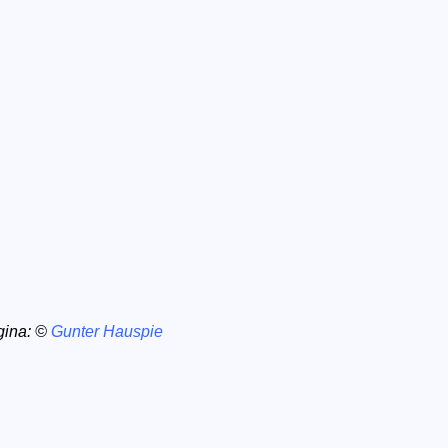
agina: ©
Gunter Hauspie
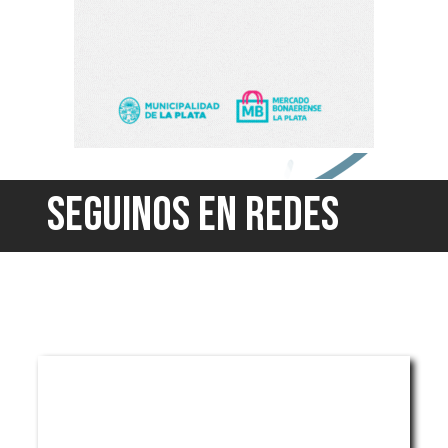
SEGUINOS EN REDES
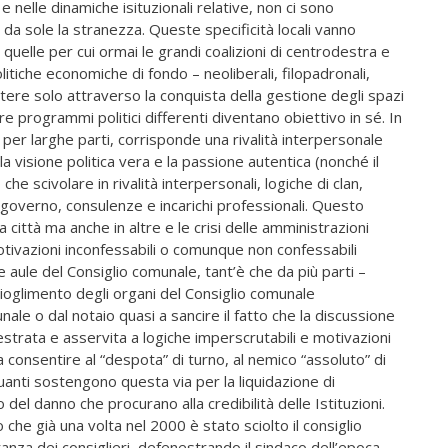
 e nelle dinamiche isituzionali relative, non ci sono
o da sole la stranezza. Queste specificità locali vanno
 quelle per cui ormai le grandi coalizioni di centrodestra e
tiche economiche di fondo – neoliberali, filopadronali,
ere solo attraverso la conquista della gestione degli spazi
 programmi politici differenti diventano obiettivo in sé. In
per larghe parti, corrisponde una rivalità interpersonale
visione politica vera e la passione autentica (nonché il
che scivolare in rivalità interpersonali, logiche di clan,
governo, consulenze e incarichi professionali. Questo
città ma anche in altre e le crisi delle amministrazioni
ivazioni inconfessabili o comunque non confessabili
aule del Consiglio comunale, tant’è che da più parti –
cioglimento degli organi del Consiglio comunale
le o dal notaio quasi a sancire il fatto che la discussione
rata e asservita a logiche imperscrutabili e motivazioni
a consentire al “despota” di turno, al nemico “assoluto” di
uanti sostengono questa via per la liquidazione di
el danno che procurano alla credibilità delle Istituzioni.
 che già una volta nel 2000 è stato sciolto il consiglio
anza dei consiglieri, defenestrando il sindaco dell’epoca,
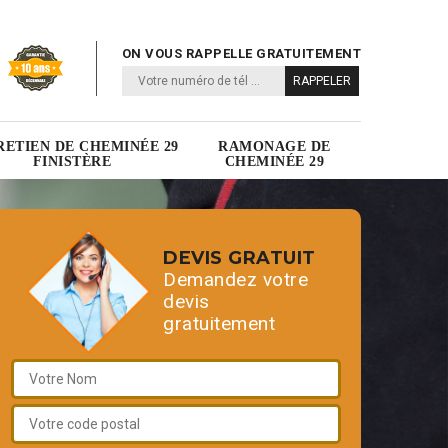
ON VOUS RAPPELLE GRATUITEMENT
RETIEN DE CHEMINÉE 29
RAMONAGE DE
FINISTÈRE
CHEMINÉE 29
DEVIS GRATUIT
Demandez votre
devis
gratuitement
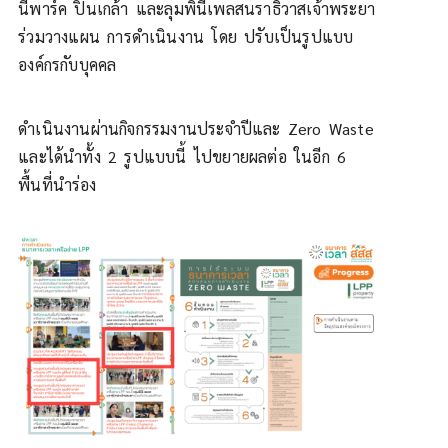
นีพาร์ค ปิ่นเกล้า และลุมพินีเพลสนราธิวาสเจ้าพระยา
ร่วมวางแผน การดำเนินงาน โดย ปรับเป็นรูปแบบ
องค์กรกับบุคคล
ดำเนินงานผ่านกิจกรรมงานประจำปีและ Zero Waste
และได้นำทั้ง 2 รูปแบบนี้ ไปขยายผลต่อ ในอีก 6
พื้นที่นำร่อง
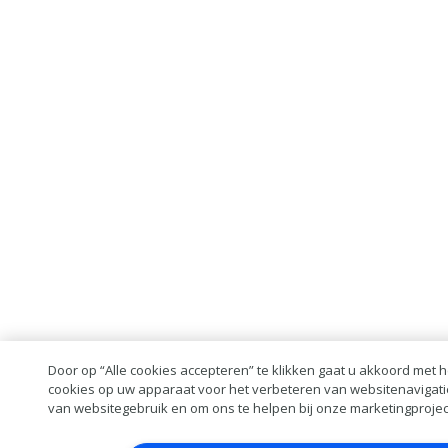
Door op “Alle cookies accepteren” te klikken gaat u akkoord met 
cookies op uw apparaat voor het verbeteren van websitenavigati
van websitegebruik en om ons te helpen bij onze marketingprojec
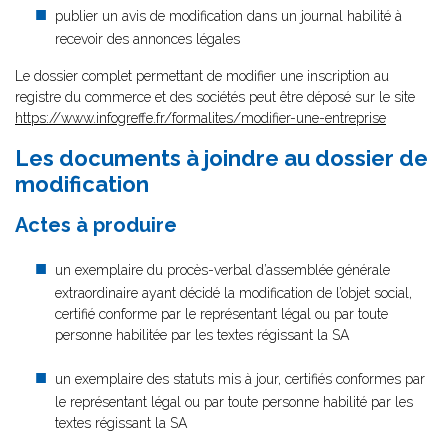
publier un avis de modification dans un journal habilité à
recevoir des annonces légales
Le dossier complet permettant de modifier une inscription au
registre du commerce et des sociétés peut être déposé sur le site
https://www.infogreffe.fr/formalites/modifier-une-entreprise
Les documents à joindre au dossier de
modification
Actes à produire
un exemplaire du procès-verbal d’assemblée générale
extraordinaire ayant décidé la modification de l’objet social,
certifié conforme par le représentant légal ou par toute
personne habilitée par les textes régissant la SA
un exemplaire des statuts mis à jour, certifiés conformes par
le représentant légal ou par toute personne habilité par les
textes régissant la SA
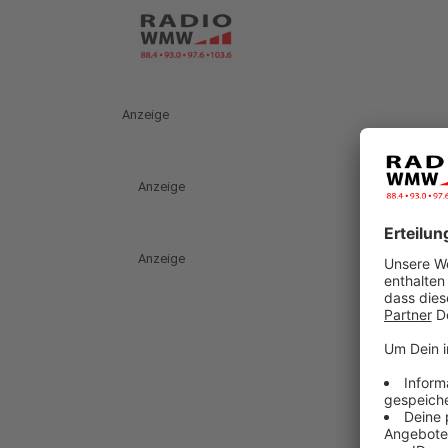
Anzeige
Anzeige
Anzeige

## Exercise description
Whenever the word "comunale" shows up in a line of the entries, copy that line.

## Output for this exercise
aule del Consiglio comunale, tant’è che da più parti –
cioglimento degli organi del Consiglio comunale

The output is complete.